いまでは多くの日本人選手が海外でプレーする。その姿が日常となって久しいが、私たちは選手がヨーロッパでプレーする意味を正しく理解しているのだろうか。サッカージャーナリスト・大住良之が語りかける。
■当たり前になった「海外組」
30シーズン目のJリーグがスタートした。熱狂のなかに始まりながら、「未来」を不安視する人も多かったJリーグが、その成功を信じた人びとですら、当時の8府県10クラブからわずか30年間で40都道府県58クラブにも拡大するとは予想できなかっただろう。しかしこの30年間で大きく増えたのはクラブ数だけではない。日本を出て欧州を中心としたクラブで活躍する日本人選手の急増は、それ以上に、Jリーグと日本のサッカーの成長を物語るものだ。

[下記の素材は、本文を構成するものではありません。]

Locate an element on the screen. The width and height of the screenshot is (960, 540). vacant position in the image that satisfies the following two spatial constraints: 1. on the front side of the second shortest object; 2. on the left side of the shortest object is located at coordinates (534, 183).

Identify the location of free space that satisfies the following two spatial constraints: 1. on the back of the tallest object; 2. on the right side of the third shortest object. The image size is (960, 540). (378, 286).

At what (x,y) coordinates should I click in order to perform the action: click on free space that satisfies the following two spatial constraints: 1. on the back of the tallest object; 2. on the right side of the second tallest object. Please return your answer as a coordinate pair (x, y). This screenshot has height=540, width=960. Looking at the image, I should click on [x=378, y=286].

一昨年の秋、新型コロナウイルスの世界的な大流行で国際的な移動が大幅に制限されるなか、日本サッカー協会は「欧州組」だけで日本代表を編成し、オランダとオーストリアのスタジアムを借りて4つの国際試合を開催した。さまざまな困難があったが、選手たちが奮闘し、実りの多い活動となった。

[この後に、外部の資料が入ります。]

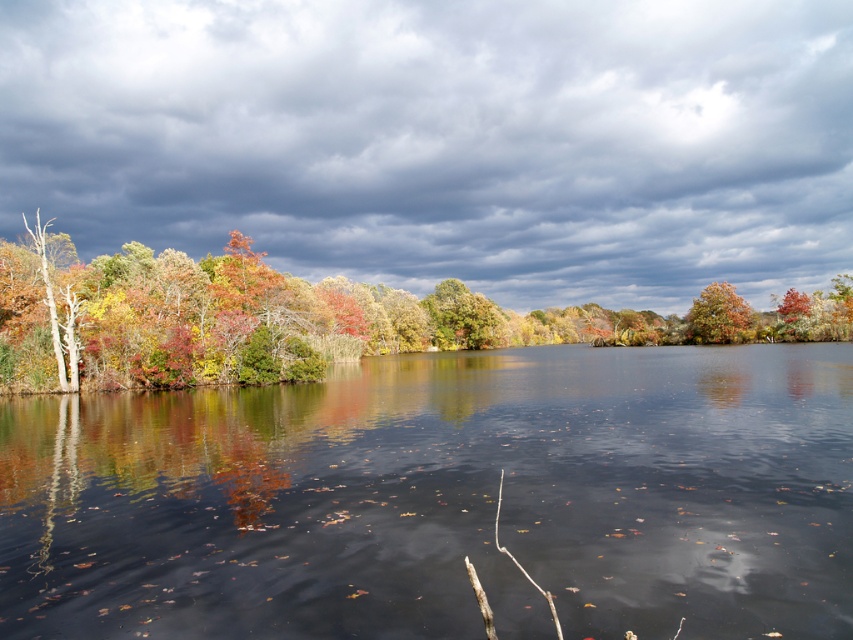 Question: Is autumn foliage at left to the right of orange matte tree at center-right from the viewer's perspective?

Choices:
 (A) yes
 (B) no

Answer: (B)

Question: Considering the real-world distances, which object is closest to the orange matte tree at center-right?

Choices:
 (A) autumn foliage at left
 (B) smooth reflective water at center
 (C) orange matte tree at upper right

Answer: (C)

Question: Among these objects, which one is nearest to the camera?

Choices:
 (A) orange matte tree at center-right
 (B) smooth reflective water at center
 (C) autumn foliage at left
 (D) cloudy gray sky at upper center

Answer: (B)

Question: Can you confirm if smooth reflective water at center is positioned to the right of autumn foliage at left?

「欧州組」だけでも、日本代表はまったく違和感がなかった。すでに何年も前から、日本代表の中心は欧州のクラブで活躍する選手たちになっていたからだ。1993年にJリーグが始まったころ、日本代表チームは全員がJリーグ所属選手だった。1994年の夏から1年間、三浦知良(カズ)が当時世界最高レベルと言われたイタリア・セリエAのジェノアでプレーしたが、負傷もあり、1シーズンでヴェルディ川崎に戻った。日本人選手の本格的な欧州流入が始まるのは、1998年に最初にワールドカップに出場した後だ。